Beneath the choroid is the retina, a thin soft expansion of the optic nerve, surrounding the vitreous humor and extending forward as far as the ciliary processes and crystalline lens; about two lines to the outside of the tubercle of the nerve it presents a circular dark spot and a small perforation discovered by Sommering. . The retina is the immediate organ of vision, which receives the rays of light and transmits the visual impressions by the optic nerve to the sensorium. Of the humors of the eye, the crystalline lens has been described under that head; the others are the aqueous and vitreous humors. The aqueous humor is a limpid transparent fluid, varying in quantity from four to six grains, occupying the space in front of the lens which is divided into anterior and posterior chambers by the iris; it contains in solution a little albumen and the salts usually found in such secretions; when lost by accident or in the operation for cataract by extraction, it is speedily formed again. The vitreous humor occupies the posterior three fourths of the globe of the eye, having the lens encased in its anterior portion; it consists of a transparent, gelatinous fluid enclosed in a great number of cells formed by the partitions of the hyaloid membrane, communicating with each other; in the operation for cataract by depression the lens is pushed backward and downward into this humor.

The optic nerves are the second pair of cerebral nerves. The globe of the eye is moved by six muscles arising from the contour of the optic foramen and its vicinity, and attached to the sclerotic coat; of these muscles four are straight, called the external, internal, superior, and inferior recti muscles, moving the eye respectively outward, inward, upward, and downward.

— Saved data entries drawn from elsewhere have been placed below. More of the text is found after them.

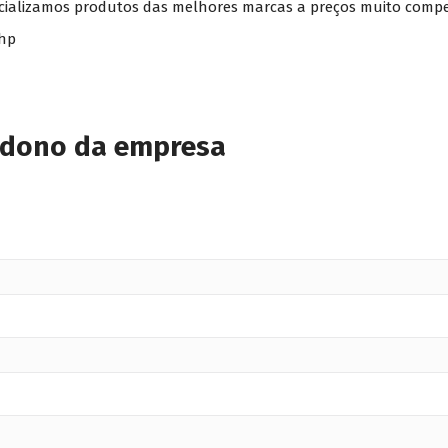
ercializamos produtos das melhores marcas a preços muito compet
php
 dono da empresa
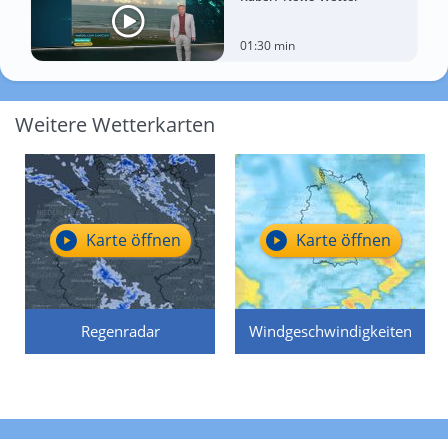
01:30 min
Weitere Wetterkarten
Karte öffnen
Karte öffnen
Regenradar
Windgeschwindigkeiten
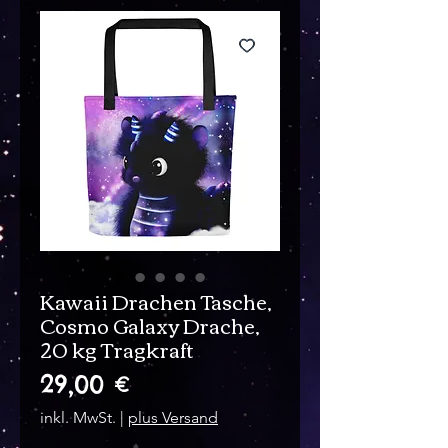
Kawaii Drachen Tasche,
Cosmo Galaxy Drache,
20 kg Tragkraft
Preis
29,00 €
inkl. MwSt.
|
plus Versand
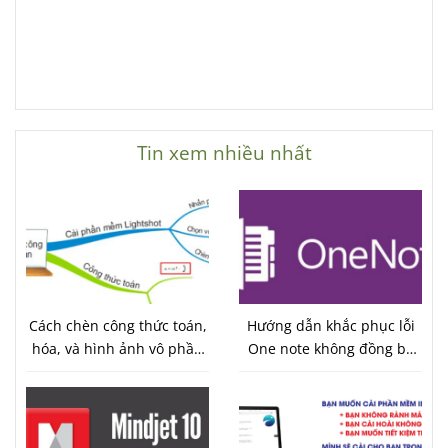
Tin xem nhiều nhất
Cách chèn công thức toán,
Hướng dẫn khắc phục lỗi
hóa, và hình ảnh vô phần
One note không đồng bộ
mềm vẽ sơ đồ tư duy
được trên Android 7.0
imind map 9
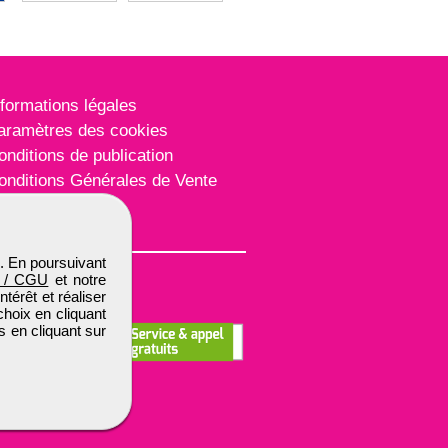
nformations légales
aramètres des cookies
onditions de publication
onditions Générales de Vente
lan du site
. En poursuivant
 / CGU
et notre
térêt et réaliser
choix en cliquant
s en cliquant sur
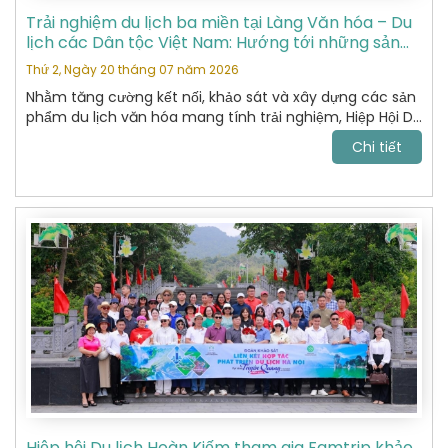
Trải nghiệm du lịch ba miền tại Làng Văn hóa – Du
lịch các Dân tộc Việt Nam: Hướng tới những sản
phẩm du lịch văn hóa đặc sắc
Thứ 2, Ngày 20 tháng 07 năm 2026
Nhằm tăng cường kết nối, khảo sát và xây dựng các sản
phẩm du lịch văn hóa mang tính trải nghiệm, Hiệp Hội Du
Lịch Hoàn Kiếm đã tham gia chương trình khảo sát thực
Chi tiết
tế tại Làng Văn hóa – Du lịch các Dân tộc Việt Nam do
Sở Du lịch tổ chức.
Hiệp hội Du lịch Hoàn Kiếm tham gia Famtrip khảo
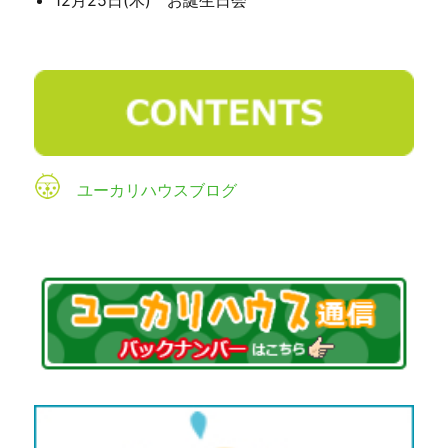
12月25日(木) お誕生日会
ユーカリハウスブログ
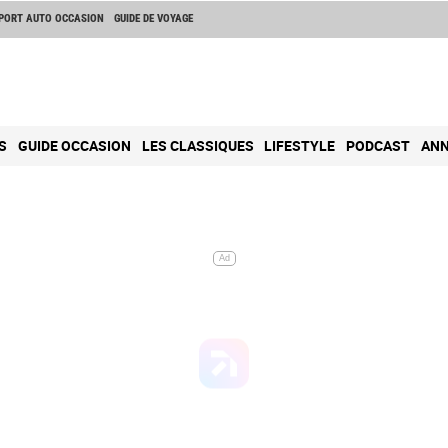
PORT AUTO OCCASION
GUIDE DE VOYAGE
S
GUIDE OCCASION
LES CLASSIQUES
LIFESTYLE
PODCAST
ANN
Ad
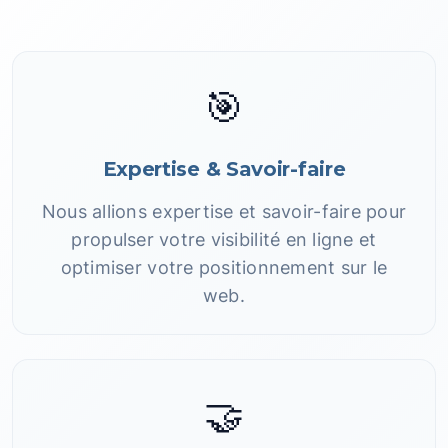
🎯
Expertise & Savoir-faire
Nous allions expertise et savoir-faire pour
propulser votre visibilité en ligne et
optimiser votre positionnement sur le
web.
🤝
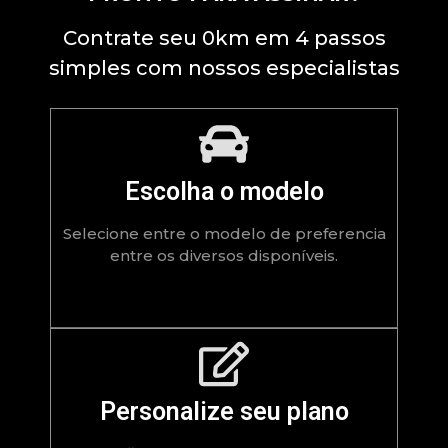
Contrate seu 0km em 4 passos
simples com nossos especialistas
Escolha o modelo
Selecione entre o modelo de preferencia
entre os diversos disponíveis.
Personalize seu plano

The first two muscles are often permanently contracted, producing divergent or convergent strabismus, a deformity curable by the division of the contracted muscles, a simple and comparatively painless and bloodless operation; the superior oblique muscle passes through a pulley in the inner portion of the orbital process of the frontal bone, from which it extends to the posterior and external part of the globe, rotating the organ inward and forward; the inferior oblique passes from the internal and anterior part of the floor of the orbit to the external and posterior surface of the globe, rotating the eye outward and upward. The conjunctiva, the mucous membrane of the eye, is reflected from the lids and covers the anterior portion of the globe; it is in this membrane that the redness and swelling of ordinary ophthalmia have their seat.